» What to produce
What lines in the entries hold the string "ルームエアコン"? List them.

** Data shown follows **

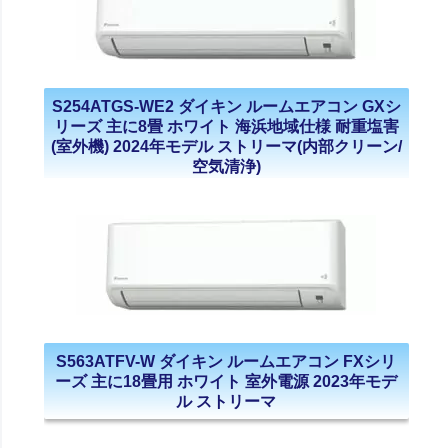
S254ATGS-WE2 ダイキン ルームエアコン GXシ
リーズ 主に8畳 ホワイト 海浜地域仕様 耐重塩害
(室外機) 2024年モデル ストリーマ(内部クリーン/
空気清浄)
S563ATFV-W ダイキン ルームエアコン FXシリ
ーズ 主に18畳用 ホワイト 室外電源 2023年モデ
ル ストリーマ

** End of Data shown **

» Answer to this task
S254ATGS-WE2 ダイキン ルームエアコン GXシ
S563ATFV-W ダイキン ルームエアコン FXシリ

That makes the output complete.